§ EXERCISE: Lines from the top of the entries down to the line with "every couple. So, are" must be set down exactly as they stand, with both ends retained.

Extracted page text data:

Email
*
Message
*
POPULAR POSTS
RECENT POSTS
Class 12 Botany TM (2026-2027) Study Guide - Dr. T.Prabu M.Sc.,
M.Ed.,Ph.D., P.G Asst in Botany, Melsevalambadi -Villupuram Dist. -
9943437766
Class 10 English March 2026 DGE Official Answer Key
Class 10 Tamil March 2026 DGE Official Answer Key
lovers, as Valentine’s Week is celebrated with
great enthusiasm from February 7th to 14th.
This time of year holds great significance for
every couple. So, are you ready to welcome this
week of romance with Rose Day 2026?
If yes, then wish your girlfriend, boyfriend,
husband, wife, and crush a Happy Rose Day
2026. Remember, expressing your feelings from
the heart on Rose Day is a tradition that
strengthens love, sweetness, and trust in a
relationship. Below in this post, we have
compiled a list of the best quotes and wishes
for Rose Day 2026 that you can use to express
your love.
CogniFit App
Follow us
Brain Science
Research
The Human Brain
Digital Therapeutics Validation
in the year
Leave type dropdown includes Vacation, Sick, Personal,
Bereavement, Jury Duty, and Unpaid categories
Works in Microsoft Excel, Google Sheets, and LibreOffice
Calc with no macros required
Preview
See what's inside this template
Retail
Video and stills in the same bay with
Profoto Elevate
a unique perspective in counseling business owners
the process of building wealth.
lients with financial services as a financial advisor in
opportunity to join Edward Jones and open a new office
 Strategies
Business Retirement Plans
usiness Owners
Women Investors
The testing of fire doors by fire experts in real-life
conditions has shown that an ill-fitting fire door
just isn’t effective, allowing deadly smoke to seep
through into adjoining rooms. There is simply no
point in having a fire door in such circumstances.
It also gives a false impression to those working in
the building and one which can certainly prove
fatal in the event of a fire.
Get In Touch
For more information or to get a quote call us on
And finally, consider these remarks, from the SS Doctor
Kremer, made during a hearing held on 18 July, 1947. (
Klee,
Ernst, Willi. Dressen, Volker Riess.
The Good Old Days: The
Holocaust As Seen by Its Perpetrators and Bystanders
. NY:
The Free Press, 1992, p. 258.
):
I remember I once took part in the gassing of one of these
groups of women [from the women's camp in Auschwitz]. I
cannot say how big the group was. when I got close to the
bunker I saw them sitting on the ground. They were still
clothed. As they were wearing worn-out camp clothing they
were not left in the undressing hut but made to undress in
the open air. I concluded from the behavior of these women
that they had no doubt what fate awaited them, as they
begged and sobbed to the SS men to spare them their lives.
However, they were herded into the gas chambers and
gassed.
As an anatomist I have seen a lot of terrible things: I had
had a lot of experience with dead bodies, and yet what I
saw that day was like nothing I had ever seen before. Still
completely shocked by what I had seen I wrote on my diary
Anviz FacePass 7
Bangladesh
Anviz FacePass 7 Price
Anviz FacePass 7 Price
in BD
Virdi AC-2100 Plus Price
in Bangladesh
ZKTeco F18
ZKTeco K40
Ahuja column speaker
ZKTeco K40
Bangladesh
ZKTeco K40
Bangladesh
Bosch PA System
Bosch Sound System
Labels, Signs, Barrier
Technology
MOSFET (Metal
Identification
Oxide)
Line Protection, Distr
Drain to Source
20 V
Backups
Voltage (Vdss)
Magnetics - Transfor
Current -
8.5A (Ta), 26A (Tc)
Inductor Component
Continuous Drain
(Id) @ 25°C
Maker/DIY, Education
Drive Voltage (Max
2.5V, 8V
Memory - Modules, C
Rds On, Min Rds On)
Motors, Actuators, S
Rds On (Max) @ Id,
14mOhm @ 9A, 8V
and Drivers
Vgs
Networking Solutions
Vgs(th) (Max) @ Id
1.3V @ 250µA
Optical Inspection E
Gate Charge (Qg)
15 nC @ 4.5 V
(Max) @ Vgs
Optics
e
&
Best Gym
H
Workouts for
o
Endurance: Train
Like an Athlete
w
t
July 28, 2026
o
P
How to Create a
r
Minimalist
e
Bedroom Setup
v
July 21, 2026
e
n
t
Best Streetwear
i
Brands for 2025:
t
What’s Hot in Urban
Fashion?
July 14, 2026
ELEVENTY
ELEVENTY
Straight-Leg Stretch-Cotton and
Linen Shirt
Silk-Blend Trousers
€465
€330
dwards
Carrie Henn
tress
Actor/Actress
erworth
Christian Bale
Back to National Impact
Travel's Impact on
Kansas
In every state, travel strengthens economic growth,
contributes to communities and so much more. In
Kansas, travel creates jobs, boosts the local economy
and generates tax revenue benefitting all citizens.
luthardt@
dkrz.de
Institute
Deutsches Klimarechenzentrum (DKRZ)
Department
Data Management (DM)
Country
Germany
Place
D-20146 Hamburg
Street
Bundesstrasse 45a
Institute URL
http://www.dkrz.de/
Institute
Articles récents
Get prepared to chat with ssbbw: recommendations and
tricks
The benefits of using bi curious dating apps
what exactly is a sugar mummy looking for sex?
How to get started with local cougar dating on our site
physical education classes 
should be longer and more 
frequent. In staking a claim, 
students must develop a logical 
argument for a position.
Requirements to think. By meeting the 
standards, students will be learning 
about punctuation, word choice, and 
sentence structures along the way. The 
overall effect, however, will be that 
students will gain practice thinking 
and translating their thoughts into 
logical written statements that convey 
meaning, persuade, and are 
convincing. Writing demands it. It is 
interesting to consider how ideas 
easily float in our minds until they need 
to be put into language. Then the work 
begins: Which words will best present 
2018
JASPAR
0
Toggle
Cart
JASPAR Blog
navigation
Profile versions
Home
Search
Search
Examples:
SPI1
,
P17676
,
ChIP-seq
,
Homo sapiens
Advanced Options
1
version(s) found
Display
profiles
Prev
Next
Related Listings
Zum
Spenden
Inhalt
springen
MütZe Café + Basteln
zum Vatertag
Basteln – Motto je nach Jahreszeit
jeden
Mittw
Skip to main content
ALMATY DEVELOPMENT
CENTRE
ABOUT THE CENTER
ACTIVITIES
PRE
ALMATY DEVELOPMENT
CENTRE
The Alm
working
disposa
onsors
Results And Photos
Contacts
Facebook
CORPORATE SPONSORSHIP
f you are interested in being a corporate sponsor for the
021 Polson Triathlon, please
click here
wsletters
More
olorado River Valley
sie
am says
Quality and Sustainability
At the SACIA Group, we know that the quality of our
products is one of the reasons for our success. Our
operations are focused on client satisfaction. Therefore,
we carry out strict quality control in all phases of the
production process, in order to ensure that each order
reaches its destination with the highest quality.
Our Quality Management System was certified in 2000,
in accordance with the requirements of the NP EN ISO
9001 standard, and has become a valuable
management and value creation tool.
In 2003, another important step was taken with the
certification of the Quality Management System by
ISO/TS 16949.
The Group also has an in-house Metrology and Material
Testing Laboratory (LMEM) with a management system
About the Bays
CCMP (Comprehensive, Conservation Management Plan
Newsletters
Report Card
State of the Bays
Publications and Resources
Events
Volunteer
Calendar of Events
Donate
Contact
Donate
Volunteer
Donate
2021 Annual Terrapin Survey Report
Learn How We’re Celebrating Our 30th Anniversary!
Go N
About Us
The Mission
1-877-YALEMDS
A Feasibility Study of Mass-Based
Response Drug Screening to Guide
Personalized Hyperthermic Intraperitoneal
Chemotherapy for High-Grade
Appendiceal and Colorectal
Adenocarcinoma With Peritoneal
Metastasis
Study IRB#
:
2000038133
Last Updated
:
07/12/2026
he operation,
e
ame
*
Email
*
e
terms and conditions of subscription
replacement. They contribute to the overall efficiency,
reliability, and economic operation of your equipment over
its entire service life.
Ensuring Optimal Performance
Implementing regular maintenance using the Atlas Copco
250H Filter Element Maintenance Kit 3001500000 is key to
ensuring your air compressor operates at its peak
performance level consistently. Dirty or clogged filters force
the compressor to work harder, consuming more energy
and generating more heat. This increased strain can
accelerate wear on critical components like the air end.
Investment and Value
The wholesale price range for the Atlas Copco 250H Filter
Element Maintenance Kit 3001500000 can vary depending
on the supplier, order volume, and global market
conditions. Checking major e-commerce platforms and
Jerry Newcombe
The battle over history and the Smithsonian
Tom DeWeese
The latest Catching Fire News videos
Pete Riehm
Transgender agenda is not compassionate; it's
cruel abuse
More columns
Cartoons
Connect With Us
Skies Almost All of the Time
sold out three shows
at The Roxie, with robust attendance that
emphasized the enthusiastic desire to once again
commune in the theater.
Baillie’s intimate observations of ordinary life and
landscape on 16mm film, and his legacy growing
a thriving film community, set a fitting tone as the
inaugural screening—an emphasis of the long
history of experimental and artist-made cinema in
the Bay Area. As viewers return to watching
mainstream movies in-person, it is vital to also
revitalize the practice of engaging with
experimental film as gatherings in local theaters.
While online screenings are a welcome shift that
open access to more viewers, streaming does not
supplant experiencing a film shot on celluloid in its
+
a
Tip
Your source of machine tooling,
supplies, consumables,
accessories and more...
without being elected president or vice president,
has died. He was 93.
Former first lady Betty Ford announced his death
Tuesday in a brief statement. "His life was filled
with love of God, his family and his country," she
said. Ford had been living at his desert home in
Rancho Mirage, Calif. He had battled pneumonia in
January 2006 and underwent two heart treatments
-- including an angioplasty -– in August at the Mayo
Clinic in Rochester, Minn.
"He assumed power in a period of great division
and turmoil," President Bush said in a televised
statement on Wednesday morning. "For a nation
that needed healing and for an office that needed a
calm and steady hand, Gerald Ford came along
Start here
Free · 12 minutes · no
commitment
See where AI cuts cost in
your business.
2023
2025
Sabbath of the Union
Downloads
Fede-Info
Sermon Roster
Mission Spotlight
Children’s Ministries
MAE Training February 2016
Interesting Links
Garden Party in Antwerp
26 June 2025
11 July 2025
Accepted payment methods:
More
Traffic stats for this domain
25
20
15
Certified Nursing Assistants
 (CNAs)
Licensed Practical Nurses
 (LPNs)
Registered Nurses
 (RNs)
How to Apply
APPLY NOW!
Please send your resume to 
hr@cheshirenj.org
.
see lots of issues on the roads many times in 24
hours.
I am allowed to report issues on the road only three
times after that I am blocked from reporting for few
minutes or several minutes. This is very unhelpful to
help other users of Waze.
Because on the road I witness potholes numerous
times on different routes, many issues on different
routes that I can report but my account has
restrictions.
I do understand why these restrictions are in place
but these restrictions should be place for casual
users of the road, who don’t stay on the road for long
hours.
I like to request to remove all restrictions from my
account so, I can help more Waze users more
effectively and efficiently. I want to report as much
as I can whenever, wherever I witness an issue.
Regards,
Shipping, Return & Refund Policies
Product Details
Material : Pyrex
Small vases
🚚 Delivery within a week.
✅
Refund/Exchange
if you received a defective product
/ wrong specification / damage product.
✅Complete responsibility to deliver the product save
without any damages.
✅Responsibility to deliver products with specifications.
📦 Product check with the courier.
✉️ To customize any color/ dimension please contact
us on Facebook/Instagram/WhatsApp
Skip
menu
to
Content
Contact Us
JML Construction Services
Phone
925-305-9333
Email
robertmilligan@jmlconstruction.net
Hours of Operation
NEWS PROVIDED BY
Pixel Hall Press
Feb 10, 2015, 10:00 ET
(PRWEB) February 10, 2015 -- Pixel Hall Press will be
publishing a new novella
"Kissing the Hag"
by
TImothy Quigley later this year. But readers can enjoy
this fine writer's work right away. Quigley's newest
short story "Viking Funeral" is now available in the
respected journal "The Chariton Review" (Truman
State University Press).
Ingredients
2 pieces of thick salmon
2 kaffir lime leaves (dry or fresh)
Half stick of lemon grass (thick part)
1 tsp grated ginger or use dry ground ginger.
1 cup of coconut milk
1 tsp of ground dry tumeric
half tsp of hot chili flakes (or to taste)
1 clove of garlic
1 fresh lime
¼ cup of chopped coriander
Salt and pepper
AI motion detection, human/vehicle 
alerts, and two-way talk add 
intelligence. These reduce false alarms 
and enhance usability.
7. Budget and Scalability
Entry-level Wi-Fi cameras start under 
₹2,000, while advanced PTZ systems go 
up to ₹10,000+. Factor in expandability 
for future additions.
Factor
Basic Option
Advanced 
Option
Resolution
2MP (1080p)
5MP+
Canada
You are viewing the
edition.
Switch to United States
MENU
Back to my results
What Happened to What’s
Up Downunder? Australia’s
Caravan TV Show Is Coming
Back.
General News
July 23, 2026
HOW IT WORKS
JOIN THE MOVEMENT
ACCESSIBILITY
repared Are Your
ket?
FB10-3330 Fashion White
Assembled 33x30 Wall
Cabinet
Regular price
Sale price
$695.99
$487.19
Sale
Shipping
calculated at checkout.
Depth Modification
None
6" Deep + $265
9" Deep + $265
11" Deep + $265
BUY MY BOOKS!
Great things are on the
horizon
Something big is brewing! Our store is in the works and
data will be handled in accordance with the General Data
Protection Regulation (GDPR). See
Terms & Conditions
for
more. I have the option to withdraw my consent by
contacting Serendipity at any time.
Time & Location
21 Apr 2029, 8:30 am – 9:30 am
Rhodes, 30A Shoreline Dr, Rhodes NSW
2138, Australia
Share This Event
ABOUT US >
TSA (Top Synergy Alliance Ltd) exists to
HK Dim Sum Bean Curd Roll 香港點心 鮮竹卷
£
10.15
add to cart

§ EXERCISE RESULT:
Email
*
Message
*
POPULAR POSTS
RECENT POSTS
Class 12 Botany TM (2026-2027) Study Guide - Dr. T.Prabu M.Sc.,
M.Ed.,Ph.D., P.G Asst in Botany, Melsevalambadi -Villupuram Dist. -
9943437766
Class 10 English March 2026 DGE Official Answer Key
Class 10 Tamil March 2026 DGE Official Answer Key
lovers, as Valentine’s Week is celebrated with
great enthusiasm from February 7th to 14th.
This time of year holds great significance for
every couple. So, are you ready to welcome this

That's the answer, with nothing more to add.